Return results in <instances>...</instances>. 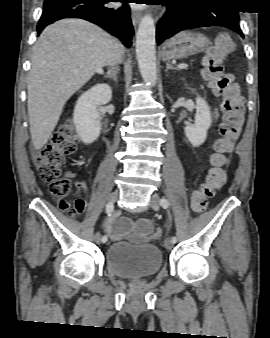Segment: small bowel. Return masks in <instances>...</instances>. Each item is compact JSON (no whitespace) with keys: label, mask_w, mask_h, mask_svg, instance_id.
Segmentation results:
<instances>
[{"label":"small bowel","mask_w":270,"mask_h":338,"mask_svg":"<svg viewBox=\"0 0 270 338\" xmlns=\"http://www.w3.org/2000/svg\"><path fill=\"white\" fill-rule=\"evenodd\" d=\"M77 199L81 198L76 197L74 200ZM128 222L129 219L126 217L118 220V213L114 212L110 217L106 218L103 230L109 234L113 240L133 239L151 242L156 239L152 224L147 219L137 220L133 230L129 229Z\"/></svg>","instance_id":"1"}]
</instances>
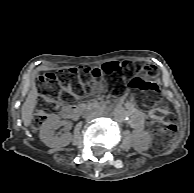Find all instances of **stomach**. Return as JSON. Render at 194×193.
<instances>
[{"mask_svg": "<svg viewBox=\"0 0 194 193\" xmlns=\"http://www.w3.org/2000/svg\"><path fill=\"white\" fill-rule=\"evenodd\" d=\"M95 89H97V90H103L104 89V85H102V84H94V86H93Z\"/></svg>", "mask_w": 194, "mask_h": 193, "instance_id": "0dacf381", "label": "stomach"}]
</instances>
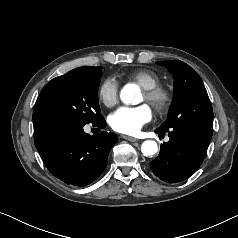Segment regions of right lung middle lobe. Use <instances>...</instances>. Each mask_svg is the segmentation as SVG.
Here are the masks:
<instances>
[{
    "mask_svg": "<svg viewBox=\"0 0 238 238\" xmlns=\"http://www.w3.org/2000/svg\"><path fill=\"white\" fill-rule=\"evenodd\" d=\"M101 67H79L48 82L39 97L40 115L46 121L68 120L82 124L103 119L98 103Z\"/></svg>",
    "mask_w": 238,
    "mask_h": 238,
    "instance_id": "obj_1",
    "label": "right lung middle lobe"
}]
</instances>
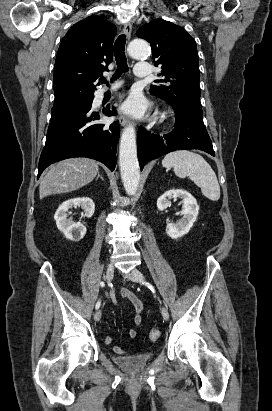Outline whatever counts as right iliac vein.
<instances>
[{
	"instance_id": "63e3f726",
	"label": "right iliac vein",
	"mask_w": 272,
	"mask_h": 411,
	"mask_svg": "<svg viewBox=\"0 0 272 411\" xmlns=\"http://www.w3.org/2000/svg\"><path fill=\"white\" fill-rule=\"evenodd\" d=\"M114 277V268L111 265H108L105 271V279L107 280L108 283H110L113 280ZM101 318V310L98 309L95 312L94 319L95 321H99Z\"/></svg>"
}]
</instances>
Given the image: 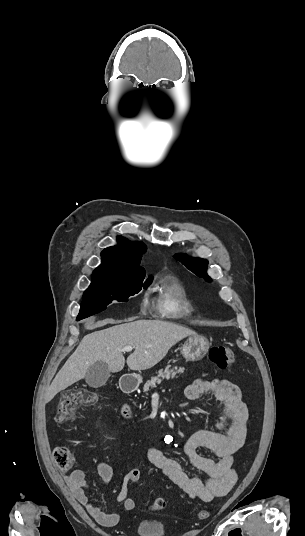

□ □ □ □ □ □ □

- Action item -
Having located the line with "Segment regions of", copy it exactly along with every later line through the end of the listing above, but omit the pictures.

- Result of this exercise -
Segment regions of right lung middle lobe. Use <instances>...</instances>. Each mask_svg is the segmentation as SVG.
Here are the masks:
<instances>
[{
    "mask_svg": "<svg viewBox=\"0 0 238 238\" xmlns=\"http://www.w3.org/2000/svg\"><path fill=\"white\" fill-rule=\"evenodd\" d=\"M101 67H79L48 82L39 97L40 115L46 121L68 120L82 124L103 119L98 103Z\"/></svg>",
    "mask_w": 238,
    "mask_h": 238,
    "instance_id": "obj_1",
    "label": "right lung middle lobe"
}]
</instances>
Outline whatever counts as right iliac vein.
<instances>
[{
	"instance_id": "63e3f726",
	"label": "right iliac vein",
	"mask_w": 272,
	"mask_h": 411,
	"mask_svg": "<svg viewBox=\"0 0 272 411\" xmlns=\"http://www.w3.org/2000/svg\"><path fill=\"white\" fill-rule=\"evenodd\" d=\"M114 277V268L111 265H108L105 271V279L107 280L108 283H110L113 280ZM101 318V310L98 309L95 312L94 319L95 321H99Z\"/></svg>"
}]
</instances>
Given the image: 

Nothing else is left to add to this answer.